第百三十二話 死体
「じゃあこれは死臭ってこと?」
ガイウスは両手で鼻と口を厳重に押さえながらくぐもった声で聞いた。
「ああ、それもこれ程の臭いとなればおそらく一週間は経っているだろうね」
さすがのカルラもあまりにもひどい臭いに、顔をしかめながら答えた。
「カルラ様、ここは多少なりと医学の心得がございます、わたくしが……」
言うやロデムルは、カルラを制して室内へと入っていった。
そしてしばらくするとロデムルが部屋から出てきた。
「カルラ様、この廊下にはすでに死臭が充満しておりますので、場所を代えてご説明致したいと存じますが……」
「うむ、そうしよう」
言うやカルラは足早に歩き出した。
ガイウスたちもすぐさま続き、しばらく歩いたところで立ち止まった。
「この部屋でいいだろう」
そう言うとカルラはさっさとドアを開けて中へ入っていった。
ガイウスも続き、最後にロデムルが室内へ滑り込むと同時に流れるような作業で、後ろ手にドアを閉めた。
部屋は質素な調度品にあふれており、おそらくは使用人の私室と思われた。
カルラは一人がけの椅子に早速腰掛け、ガイウスは反対側のこじんまりとしたソファーに身を任せた。
そしてロデムルはドアを背にした姿勢のまま、先ほどの死体検分について語り始めた。
「先ほどの死体ですが、カルラ様のお見立てどおり、死後一週間ほど経過しているかと思われます。そして死因でございますが……」
ロデムルはそこで少し言いよどんだ。
するとカルラがすかさずロデムルをせかした。
「どうした?死因はなんなんだい?早くお言い」
「はっ。失礼致しました。死因は……頭部切断による失血死。おそらくは即死だったかと思われます。また切断された頭部は発見できませんでした。ですので犯人が持ち去ったか……」
そこでカルラがロデムルの報告を引き取った。
「食ったか……だな?」
「はい。おそらくは後者かと」
「うむ……こいつはかなり厄介だねえ。一週間もの間、誰にも気付かれずに宮殿内の一室に首なし死体が放置され続けるなんて有り得る話じゃないからねえ……」
「つまりこの宮殿内では今、とんでもない事態が進行中ってことだね?」
「そういうことだ」
カルラは恐ろしげな顔つきとなって簡潔に言った。
「しかし……一体なにが起こっているというんだ?……それに、この事態を引き起こしたのがやはりシグナスなのかどうかも気になる……」
「どうせここで考えてたって始まりゃしないよ」
「そうだね……たしかに考えて答えが浮かぶような問題じゃあなさそうだ。なら僕らの取るべき道は……突き進むのみってことだね?」
「そういうこった!二人ともとっとと先へ進むよ!」
カルラは言うや勢いよく椅子を蹴って立ち上がった。
ガイウスもすかさずソファーの反動を利用して勢いよく立った。
ロデムルは二人が立ち上がったのを確認すると同時に素早く反転してドアノブを掴み、すっと一歩後ずさりつつドアを引き開いた。
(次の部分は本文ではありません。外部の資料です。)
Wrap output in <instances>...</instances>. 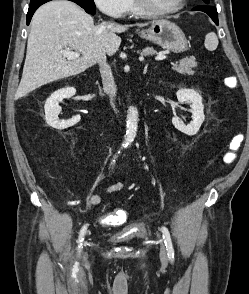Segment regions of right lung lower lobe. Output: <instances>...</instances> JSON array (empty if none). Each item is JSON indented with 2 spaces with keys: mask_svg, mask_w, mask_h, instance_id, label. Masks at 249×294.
Instances as JSON below:
<instances>
[{
  "mask_svg": "<svg viewBox=\"0 0 249 294\" xmlns=\"http://www.w3.org/2000/svg\"><path fill=\"white\" fill-rule=\"evenodd\" d=\"M50 0H45L43 2H40V3H37V4H34V5H30L29 7V10H28V13H27V25H29L30 21H31V18L34 14V12L36 11V9L41 6L42 4L48 2ZM71 1V0H70ZM87 13H89L87 10H85ZM90 14V13H89Z\"/></svg>",
  "mask_w": 249,
  "mask_h": 294,
  "instance_id": "obj_1",
  "label": "right lung lower lobe"
}]
</instances>
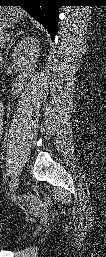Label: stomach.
<instances>
[{
    "label": "stomach",
    "instance_id": "stomach-1",
    "mask_svg": "<svg viewBox=\"0 0 106 257\" xmlns=\"http://www.w3.org/2000/svg\"><path fill=\"white\" fill-rule=\"evenodd\" d=\"M0 13L1 29L9 28L19 23L22 18L21 11L12 7H2Z\"/></svg>",
    "mask_w": 106,
    "mask_h": 257
}]
</instances>
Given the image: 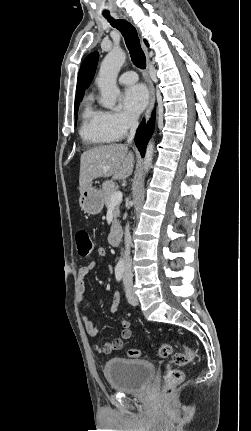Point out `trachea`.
Masks as SVG:
<instances>
[{
    "label": "trachea",
    "instance_id": "3493384b",
    "mask_svg": "<svg viewBox=\"0 0 251 431\" xmlns=\"http://www.w3.org/2000/svg\"><path fill=\"white\" fill-rule=\"evenodd\" d=\"M104 16L113 27L121 32L129 50L133 64L140 69H145L146 57L141 48L136 29L126 20H115L110 17L109 14H105Z\"/></svg>",
    "mask_w": 251,
    "mask_h": 431
}]
</instances>
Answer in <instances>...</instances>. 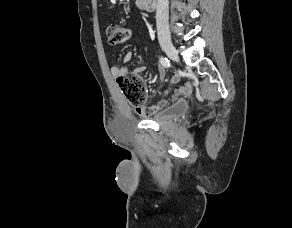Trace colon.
<instances>
[{"instance_id": "5ec220e1", "label": "colon", "mask_w": 292, "mask_h": 228, "mask_svg": "<svg viewBox=\"0 0 292 228\" xmlns=\"http://www.w3.org/2000/svg\"><path fill=\"white\" fill-rule=\"evenodd\" d=\"M106 32L108 42L113 46L125 43L130 37L129 30L120 24H110ZM117 83L133 107L137 109L143 107L146 99V90L143 80L139 75L126 73L117 78Z\"/></svg>"}]
</instances>
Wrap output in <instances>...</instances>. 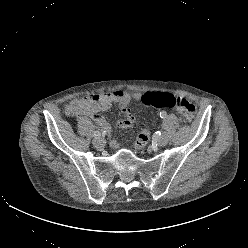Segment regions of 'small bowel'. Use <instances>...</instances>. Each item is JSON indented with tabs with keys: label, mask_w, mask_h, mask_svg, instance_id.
Returning <instances> with one entry per match:
<instances>
[{
	"label": "small bowel",
	"mask_w": 248,
	"mask_h": 248,
	"mask_svg": "<svg viewBox=\"0 0 248 248\" xmlns=\"http://www.w3.org/2000/svg\"><path fill=\"white\" fill-rule=\"evenodd\" d=\"M143 95L139 92L129 93L124 90H115L112 92L90 94L88 96L71 101L66 111L69 115L79 116L85 115L91 117L97 125L105 132H109L110 125L106 119L100 114L108 110L112 104L117 103L120 107V113L123 119L119 122V126L123 129L130 128L135 122V117L129 108L131 101L142 100ZM110 146L117 149L119 144L112 140Z\"/></svg>",
	"instance_id": "small-bowel-1"
}]
</instances>
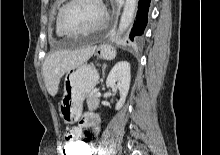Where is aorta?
I'll use <instances>...</instances> for the list:
<instances>
[{
	"label": "aorta",
	"mask_w": 220,
	"mask_h": 155,
	"mask_svg": "<svg viewBox=\"0 0 220 155\" xmlns=\"http://www.w3.org/2000/svg\"><path fill=\"white\" fill-rule=\"evenodd\" d=\"M138 0H125L123 12L119 23V32L123 33L132 23Z\"/></svg>",
	"instance_id": "1"
}]
</instances>
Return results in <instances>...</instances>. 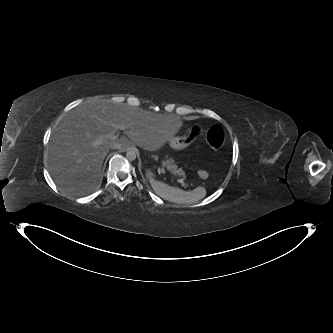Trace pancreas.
Masks as SVG:
<instances>
[{
	"label": "pancreas",
	"instance_id": "cf45deb5",
	"mask_svg": "<svg viewBox=\"0 0 333 333\" xmlns=\"http://www.w3.org/2000/svg\"><path fill=\"white\" fill-rule=\"evenodd\" d=\"M162 166L167 168V170L171 171L174 175L182 176L184 175V172L182 169H178L177 165L175 164L174 160L172 158H167L166 160H163Z\"/></svg>",
	"mask_w": 333,
	"mask_h": 333
}]
</instances>
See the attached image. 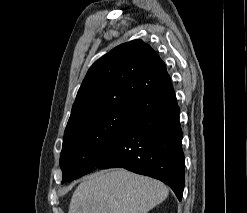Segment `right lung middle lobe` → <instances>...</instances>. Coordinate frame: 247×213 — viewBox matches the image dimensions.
Wrapping results in <instances>:
<instances>
[{
	"label": "right lung middle lobe",
	"instance_id": "right-lung-middle-lobe-1",
	"mask_svg": "<svg viewBox=\"0 0 247 213\" xmlns=\"http://www.w3.org/2000/svg\"><path fill=\"white\" fill-rule=\"evenodd\" d=\"M130 100L117 103L64 133L60 167L62 183L95 168L98 156L119 132L131 110Z\"/></svg>",
	"mask_w": 247,
	"mask_h": 213
}]
</instances>
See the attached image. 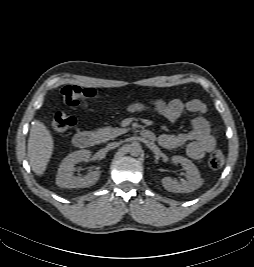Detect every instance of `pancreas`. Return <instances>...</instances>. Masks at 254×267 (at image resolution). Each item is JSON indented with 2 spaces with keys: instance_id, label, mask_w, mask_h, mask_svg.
<instances>
[{
  "instance_id": "cf45deb5",
  "label": "pancreas",
  "mask_w": 254,
  "mask_h": 267,
  "mask_svg": "<svg viewBox=\"0 0 254 267\" xmlns=\"http://www.w3.org/2000/svg\"><path fill=\"white\" fill-rule=\"evenodd\" d=\"M94 133L101 142H106L122 134L123 130L117 128H100Z\"/></svg>"
}]
</instances>
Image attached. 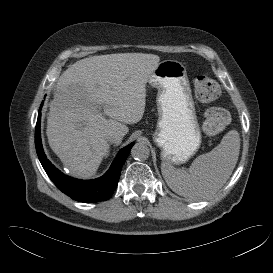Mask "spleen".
<instances>
[{"label": "spleen", "mask_w": 273, "mask_h": 273, "mask_svg": "<svg viewBox=\"0 0 273 273\" xmlns=\"http://www.w3.org/2000/svg\"><path fill=\"white\" fill-rule=\"evenodd\" d=\"M239 151V133L231 130L218 146L198 156L188 171L162 162V175L178 195L192 200L203 199L215 194L226 183L235 168Z\"/></svg>", "instance_id": "spleen-1"}]
</instances>
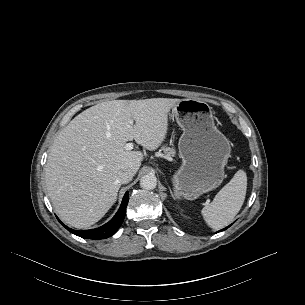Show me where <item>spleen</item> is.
<instances>
[{
    "label": "spleen",
    "mask_w": 305,
    "mask_h": 305,
    "mask_svg": "<svg viewBox=\"0 0 305 305\" xmlns=\"http://www.w3.org/2000/svg\"><path fill=\"white\" fill-rule=\"evenodd\" d=\"M246 190V173L238 170L217 193L212 203L202 209L201 213L207 225L213 229H220L232 222L244 203Z\"/></svg>",
    "instance_id": "1"
}]
</instances>
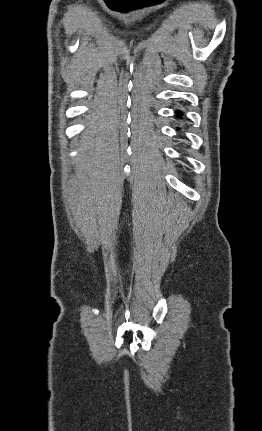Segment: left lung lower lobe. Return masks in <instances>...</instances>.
<instances>
[{
    "label": "left lung lower lobe",
    "instance_id": "obj_1",
    "mask_svg": "<svg viewBox=\"0 0 262 431\" xmlns=\"http://www.w3.org/2000/svg\"><path fill=\"white\" fill-rule=\"evenodd\" d=\"M181 114H178L177 116L179 117ZM179 118H181V117H179Z\"/></svg>",
    "mask_w": 262,
    "mask_h": 431
}]
</instances>
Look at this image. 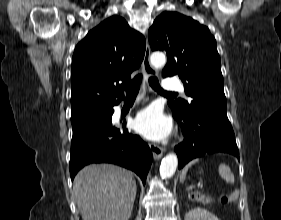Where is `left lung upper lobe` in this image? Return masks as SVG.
<instances>
[{
  "label": "left lung upper lobe",
  "mask_w": 281,
  "mask_h": 220,
  "mask_svg": "<svg viewBox=\"0 0 281 220\" xmlns=\"http://www.w3.org/2000/svg\"><path fill=\"white\" fill-rule=\"evenodd\" d=\"M153 51H165L163 77L178 75L190 102H169L172 110L192 115L205 109L227 111L221 60L216 40L206 26L177 12L158 16L148 32Z\"/></svg>",
  "instance_id": "obj_1"
}]
</instances>
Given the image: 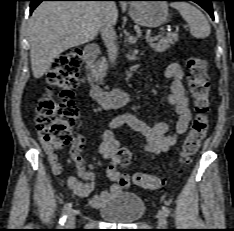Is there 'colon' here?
<instances>
[{"mask_svg":"<svg viewBox=\"0 0 234 231\" xmlns=\"http://www.w3.org/2000/svg\"><path fill=\"white\" fill-rule=\"evenodd\" d=\"M82 54L78 47L63 52L52 62L47 72L48 84L57 89L58 93L50 91L40 99L36 122L44 141L55 149H61L70 143L71 128L78 119L79 111L72 97L79 83ZM187 66L189 70L187 80L196 116L180 151V159L185 163L198 151L207 135L210 124L208 113L211 106L205 61L193 57L188 60ZM132 158L129 149H119L118 161L122 167H127ZM132 182L146 189H157L162 185L159 176L140 172L132 175Z\"/></svg>","mask_w":234,"mask_h":231,"instance_id":"obj_1","label":"colon"}]
</instances>
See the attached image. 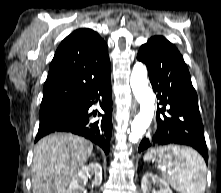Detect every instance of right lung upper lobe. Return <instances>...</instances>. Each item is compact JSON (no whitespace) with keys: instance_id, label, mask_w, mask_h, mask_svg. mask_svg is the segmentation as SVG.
Listing matches in <instances>:
<instances>
[{"instance_id":"cb5924a9","label":"right lung upper lobe","mask_w":221,"mask_h":193,"mask_svg":"<svg viewBox=\"0 0 221 193\" xmlns=\"http://www.w3.org/2000/svg\"><path fill=\"white\" fill-rule=\"evenodd\" d=\"M109 65L107 44L95 31L87 28L74 31L54 55L42 102L78 99L93 78Z\"/></svg>"}]
</instances>
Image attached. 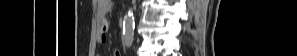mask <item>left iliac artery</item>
<instances>
[{
	"label": "left iliac artery",
	"instance_id": "obj_1",
	"mask_svg": "<svg viewBox=\"0 0 297 56\" xmlns=\"http://www.w3.org/2000/svg\"><path fill=\"white\" fill-rule=\"evenodd\" d=\"M133 42V34H128L125 36V43L129 47Z\"/></svg>",
	"mask_w": 297,
	"mask_h": 56
}]
</instances>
するとその脇を素早くカルラがすり抜け、次いですぐにガイウスも颯爽と通り抜けて言った。
ロデムルはガイウスが通り過ぎたのを確認すると、機敏な動きで自らも素早く廊下へと飛び出した。
三人は、三者三様の険しい顔つきとなり、捜索を再開するための新たな一歩を踏み出すのであった。